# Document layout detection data
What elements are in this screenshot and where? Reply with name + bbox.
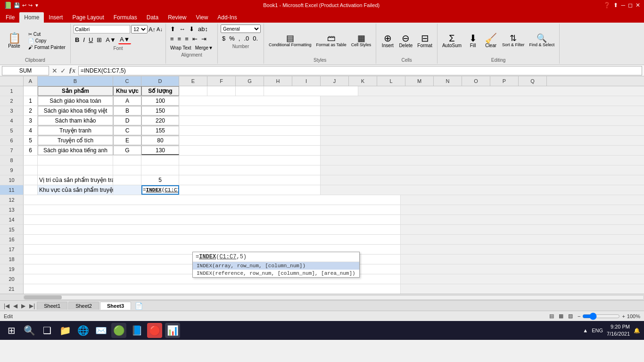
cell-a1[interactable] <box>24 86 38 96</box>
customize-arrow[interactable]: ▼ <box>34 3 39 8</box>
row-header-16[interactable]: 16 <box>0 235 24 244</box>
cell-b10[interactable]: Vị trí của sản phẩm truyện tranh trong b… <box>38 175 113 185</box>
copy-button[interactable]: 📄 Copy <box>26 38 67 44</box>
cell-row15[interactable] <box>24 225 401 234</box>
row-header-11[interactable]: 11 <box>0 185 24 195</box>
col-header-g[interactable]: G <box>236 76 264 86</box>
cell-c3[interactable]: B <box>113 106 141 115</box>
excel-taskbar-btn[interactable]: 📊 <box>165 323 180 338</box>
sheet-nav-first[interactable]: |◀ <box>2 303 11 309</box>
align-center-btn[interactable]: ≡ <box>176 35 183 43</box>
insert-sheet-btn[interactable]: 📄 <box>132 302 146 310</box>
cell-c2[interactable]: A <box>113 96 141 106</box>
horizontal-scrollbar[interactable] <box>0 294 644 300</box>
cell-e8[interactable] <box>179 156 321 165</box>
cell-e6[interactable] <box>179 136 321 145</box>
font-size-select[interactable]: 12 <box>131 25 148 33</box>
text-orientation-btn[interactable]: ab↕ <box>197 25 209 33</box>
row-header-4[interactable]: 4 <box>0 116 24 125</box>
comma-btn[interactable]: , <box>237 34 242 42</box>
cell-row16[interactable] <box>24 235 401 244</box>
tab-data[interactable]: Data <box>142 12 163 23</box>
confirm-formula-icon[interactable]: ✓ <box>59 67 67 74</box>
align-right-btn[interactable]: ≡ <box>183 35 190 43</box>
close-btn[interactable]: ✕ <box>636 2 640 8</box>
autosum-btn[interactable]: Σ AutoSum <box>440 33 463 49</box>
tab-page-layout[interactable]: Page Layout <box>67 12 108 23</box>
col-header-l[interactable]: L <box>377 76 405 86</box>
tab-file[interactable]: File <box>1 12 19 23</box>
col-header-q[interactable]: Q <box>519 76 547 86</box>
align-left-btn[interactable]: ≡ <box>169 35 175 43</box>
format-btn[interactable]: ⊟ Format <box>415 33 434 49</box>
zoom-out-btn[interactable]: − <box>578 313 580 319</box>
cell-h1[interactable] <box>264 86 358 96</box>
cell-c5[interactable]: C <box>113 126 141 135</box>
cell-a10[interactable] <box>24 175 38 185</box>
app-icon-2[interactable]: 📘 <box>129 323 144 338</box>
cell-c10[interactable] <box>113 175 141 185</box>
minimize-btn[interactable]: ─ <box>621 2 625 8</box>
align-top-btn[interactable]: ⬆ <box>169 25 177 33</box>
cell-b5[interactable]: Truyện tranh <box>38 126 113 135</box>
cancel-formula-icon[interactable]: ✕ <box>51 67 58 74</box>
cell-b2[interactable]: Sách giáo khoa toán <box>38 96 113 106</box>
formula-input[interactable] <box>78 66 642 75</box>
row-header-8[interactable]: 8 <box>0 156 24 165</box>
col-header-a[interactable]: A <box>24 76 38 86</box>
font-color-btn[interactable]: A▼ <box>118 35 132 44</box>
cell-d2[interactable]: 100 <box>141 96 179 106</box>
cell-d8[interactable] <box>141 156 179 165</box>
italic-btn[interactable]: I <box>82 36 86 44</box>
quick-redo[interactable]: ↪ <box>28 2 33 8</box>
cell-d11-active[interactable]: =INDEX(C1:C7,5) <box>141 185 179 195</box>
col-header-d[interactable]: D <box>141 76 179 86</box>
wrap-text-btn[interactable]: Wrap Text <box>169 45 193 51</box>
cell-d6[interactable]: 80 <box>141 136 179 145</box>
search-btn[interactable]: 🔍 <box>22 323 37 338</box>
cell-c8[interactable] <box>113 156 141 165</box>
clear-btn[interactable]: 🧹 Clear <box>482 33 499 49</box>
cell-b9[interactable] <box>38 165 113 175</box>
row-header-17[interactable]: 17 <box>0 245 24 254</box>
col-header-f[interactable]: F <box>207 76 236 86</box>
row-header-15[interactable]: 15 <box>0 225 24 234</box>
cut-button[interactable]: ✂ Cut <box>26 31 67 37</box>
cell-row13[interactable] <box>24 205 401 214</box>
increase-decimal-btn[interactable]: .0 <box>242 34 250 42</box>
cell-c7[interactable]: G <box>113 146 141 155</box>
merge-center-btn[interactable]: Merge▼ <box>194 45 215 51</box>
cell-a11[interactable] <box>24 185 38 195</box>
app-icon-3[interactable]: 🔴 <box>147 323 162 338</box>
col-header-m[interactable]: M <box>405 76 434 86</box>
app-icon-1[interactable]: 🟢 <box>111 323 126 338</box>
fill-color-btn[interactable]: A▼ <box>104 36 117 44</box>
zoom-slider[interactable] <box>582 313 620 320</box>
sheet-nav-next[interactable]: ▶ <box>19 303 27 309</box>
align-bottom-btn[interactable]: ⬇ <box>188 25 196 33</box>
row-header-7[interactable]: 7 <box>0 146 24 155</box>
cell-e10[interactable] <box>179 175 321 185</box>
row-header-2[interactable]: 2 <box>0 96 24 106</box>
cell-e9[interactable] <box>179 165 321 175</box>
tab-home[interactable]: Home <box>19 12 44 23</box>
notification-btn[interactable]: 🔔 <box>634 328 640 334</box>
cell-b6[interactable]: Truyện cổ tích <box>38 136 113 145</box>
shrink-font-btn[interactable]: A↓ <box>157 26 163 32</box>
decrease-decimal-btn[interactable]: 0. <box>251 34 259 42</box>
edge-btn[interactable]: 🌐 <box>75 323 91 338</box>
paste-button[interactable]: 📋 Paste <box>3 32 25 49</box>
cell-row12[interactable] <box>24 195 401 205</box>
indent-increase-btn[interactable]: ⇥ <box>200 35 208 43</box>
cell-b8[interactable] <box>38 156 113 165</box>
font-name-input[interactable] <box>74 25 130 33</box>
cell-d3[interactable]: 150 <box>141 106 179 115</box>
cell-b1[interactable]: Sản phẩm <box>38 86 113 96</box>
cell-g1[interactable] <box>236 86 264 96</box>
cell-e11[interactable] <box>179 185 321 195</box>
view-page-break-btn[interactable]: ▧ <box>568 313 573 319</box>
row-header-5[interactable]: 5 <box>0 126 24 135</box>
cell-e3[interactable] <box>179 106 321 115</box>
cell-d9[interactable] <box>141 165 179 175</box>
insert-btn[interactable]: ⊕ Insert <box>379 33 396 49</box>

# EXERCISE REQUIREMENTS
In the entries above, which lines hold the string "button"? Report all of them.

# RESULT OF THE EXERCISE
copy-button[interactable]: 📄 Copy <box>26 38 67 44</box>
cut-button[interactable]: ✂ Cut <box>26 31 67 37</box>
paste-button[interactable]: 📋 Paste <box>3 32 25 49</box>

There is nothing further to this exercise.